There are broadly two types of polymer commonly used. Polymers that set and thermoplastics that can be molded when hot. Both of these types can have the desirable property of being liquids that can fill a complex mold before becoming rigid (though by far the commonest is the thermoplastic that merely requires heat to make it flow).

Thermoplastics can be supplied to manufacturers as beads of the already polymerised compound that can be melted in the feed to the moulding machine. Examples include polystyrene, polypropylene, polyethylene and many others. These form flowable liquids when hot enough so that a mold can be filled easily during manufacturing and the polymer will set into a rigid shape when cooled. This makes for very easy manufacturing.

This is how a very wide variety of complex shaped can be made. PET bottles, Lego bricks, toy soldiers, plastic shells for computers and printers, car bumpers and many, many other complex components are made this way.

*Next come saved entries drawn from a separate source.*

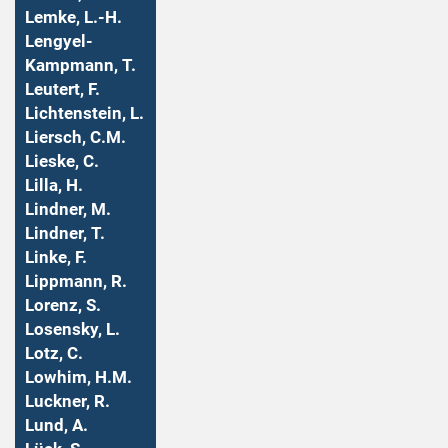
Lemke, L.-H.
Lengyel-
Kampmann, T.
Leutert, F.
Lichtenstein, L.
Liersch, C.M.
Lieske, C.
Lilla, H.
Lindner, M.
Lindner, T.
Linke, F.
Lippmann, R.
Lorenz, S.
Losensky, L.
Lotz, C.
Lowhim, H.M.
Luckner, R.
Lund, A.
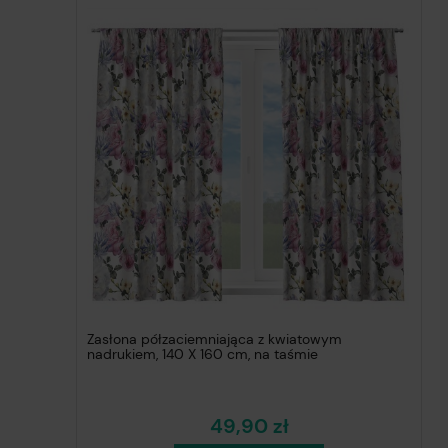
Zasłona półzaciemniająca z kwiatowym
nadrukiem, 140 X 160 cm, na taśmie
49,90 zł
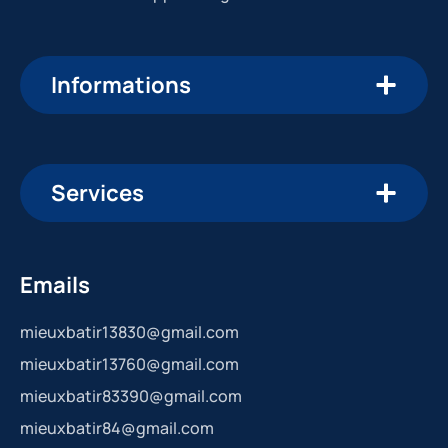
Informations
Services
Emails
mieuxbatir13830@gmail.com
mieuxbatir13760@gmail.com
mieuxbatir83390@gmail.com
mieuxbatir84@gmail.com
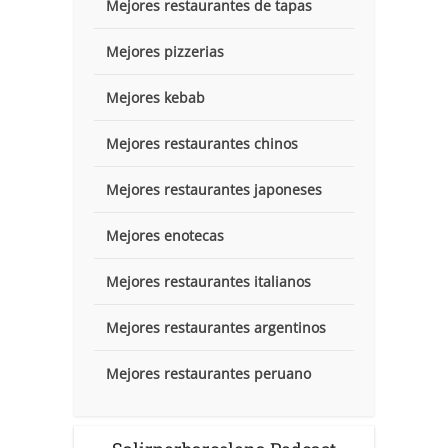
Mejores restaurantes de tapas
Mejores pizzerias
Mejores kebab
Mejores restaurantes chinos
Mejores restaurantes japoneses
Mejores enotecas
Mejores restaurantes italianos
Mejores restaurantes argentinos
Mejores restaurantes peruano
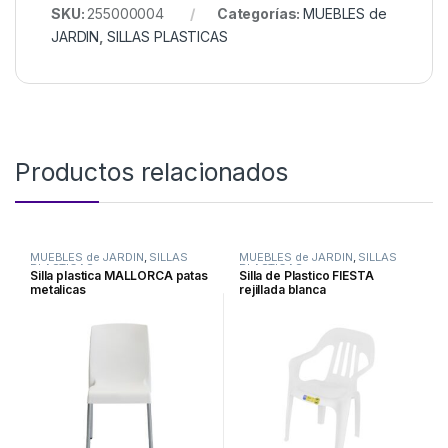
SKU:
255000004
Categorías:
MUEBLES de
JARDIN
,
SILLAS PLASTICAS
Productos relacionados
MUEBLES de JARDIN
,
SILLAS
MUEBLES de JARDIN
,
SILLAS
PLASTICAS
PLASTICAS
Silla plastica MALLORCA patas
Silla de Plastico FIESTA
metalicas
rejillada blanca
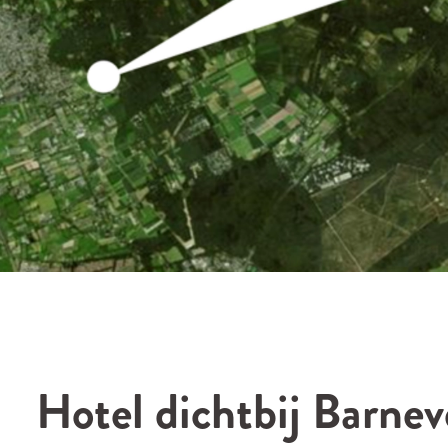
Hotel dichtbij Barnev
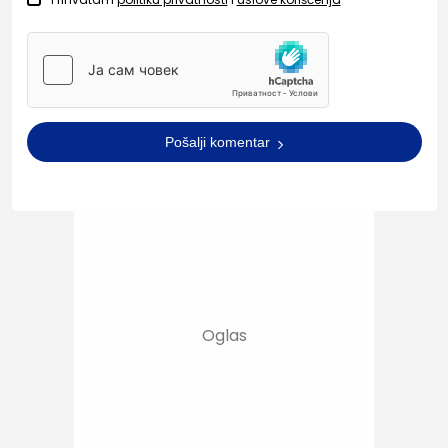
Pošalji komentar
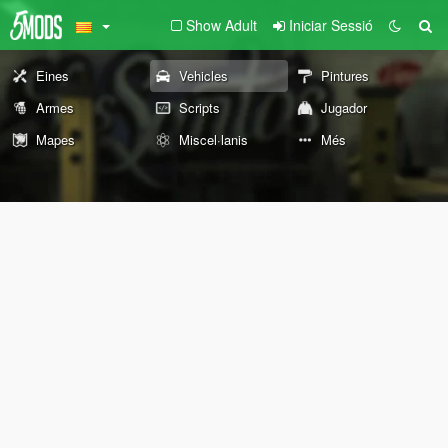
Show Adult
Iniciar Sessió
Eines
Vehicles
Pintures
Armes
Scripts
Jugador
Mapes
Miscel·lanis
Més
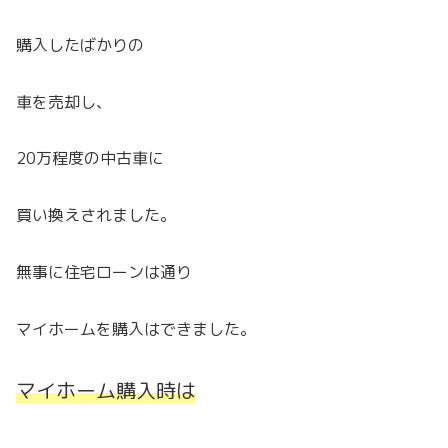
購入したばかりの
車を売却し、
20万程度の中古車に
買い換えされました。
無事に住宅ローンは通り
マイホームを購入はできました。
マイホーム購入時は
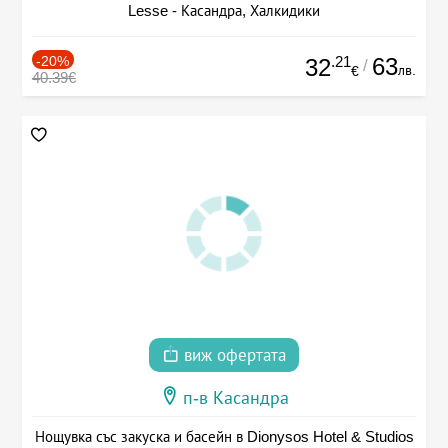
Lesse - Касандра, Халкидики
-20%
.21
63
32
/
лв.
€
40.39€
виж офертата
п-в Касандра
Нощувка със закуска и басейн в Dionysos Hotel & Studios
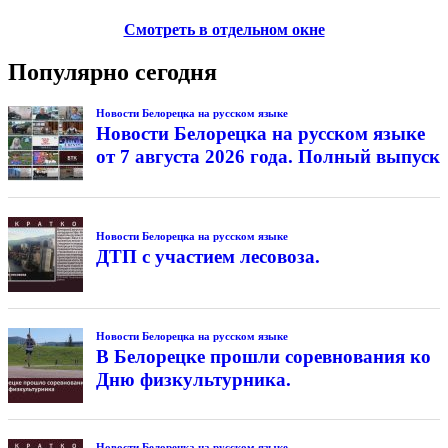
Смотреть в отдельном окне
Популярно сегодня
Новости Белорецка на русском языке
Новости Белорецка на русском языке
от 7 августа 2026 года. Полный выпуск
Новости Белорецка на русском языке
ДТП с участием лесовоза.
Новости Белорецка на русском языке
В Белорецке прошли соревнования ко
Дню физкультурника.
Новости Белорецка на русском языке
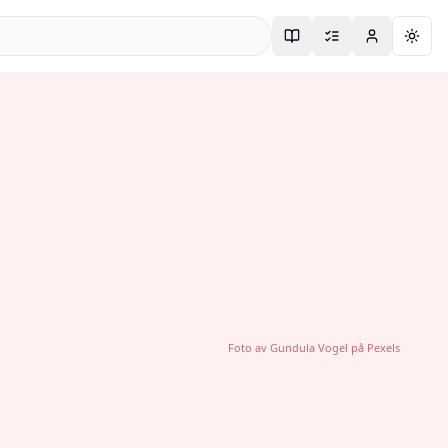
Togg
Foto av
Gundula Vogel
på
Pexels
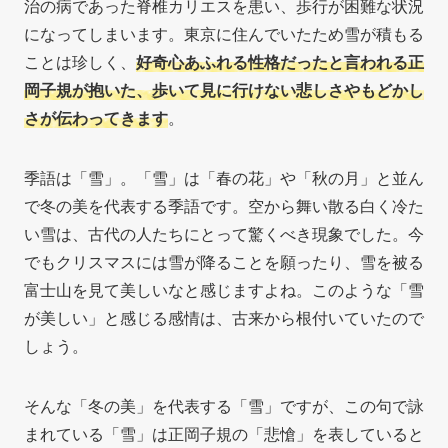
治の病であった脊椎カリエスを患い、歩行が困難な状況
になってしまいます。東京に住んでいたため雪が積もる
ことは珍しく、
好奇心あふれる性格だったと言われる正
岡子規が抱いた、歩いて見に行けない悲しさやもどかし
さが伝わってきます
。
季語は「雪」。「雪」は「春の花」や「秋の月」と並ん
で冬の美を代表する季語です。空から舞い散る白く冷た
い雪は、古代の人たちにとって驚くべき現象でした。今
でもクリスマスには雪が降ることを願ったり、雪を被る
富士山を見て美しいなと感じますよね。このような「雪
が美しい」と感じる感情は、古来から根付いていたので
しょう。
そんな「冬の美」を代表する「雪」ですが、この句で詠
まれている「雪」は正岡子規の「悲愴」を表していると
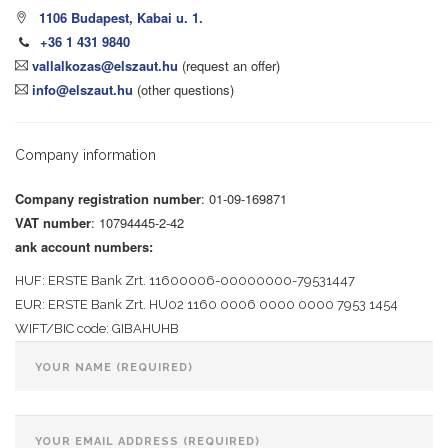
1106 Budapest, Kabai u. 1.
+36 1 431 9840
vallalkozas@elszaut.hu
(request an offer)
info@elszaut.hu
(other questions)
Company information
Company registration number
: 01-09-169871
VAT number
: 10794445-2-42
ank account numbers:
HUF: ERSTE Bank Zrt. 11600006-00000000-79531447
EUR: ERSTE Bank Zrt. HU02 1160 0006 0000 0000 7953 1454
WIFT/BIC code: GIBAHUHB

But other complex components can be made from plastics that set from chemical reactions and cannot be thermally molded. These work as long as the setting reaction is slow enough and the components are liquid. There are a variety of such materials which usually involve mixing a (fairly) liquid monomer or oligomer (examples include methyl methacrylate, some silicones, epoxies and some polyesters. Usually the process involves mixing a controlled amount of the monomer (eg methyl methacrylate which was often the basis for home modelling kits) with another ingredient that triggers polymerisation (often a radical initiator). With the right mix of the two ingredients, the polymerisation speed can be controlled so the speed of polymerisation is slow enough that the liquid can fill a complex mold before starting to set. This process is more often used in small batches as it isn't always well adapted to speed because the curing process can take minutes to hours.

The thing that matters in both thermoplastics and thermosets is that the components are liquids that can fill complex molds before setting rigid. In some cases the setting mechanism is based on cooling; in others it is based on chemical reactions.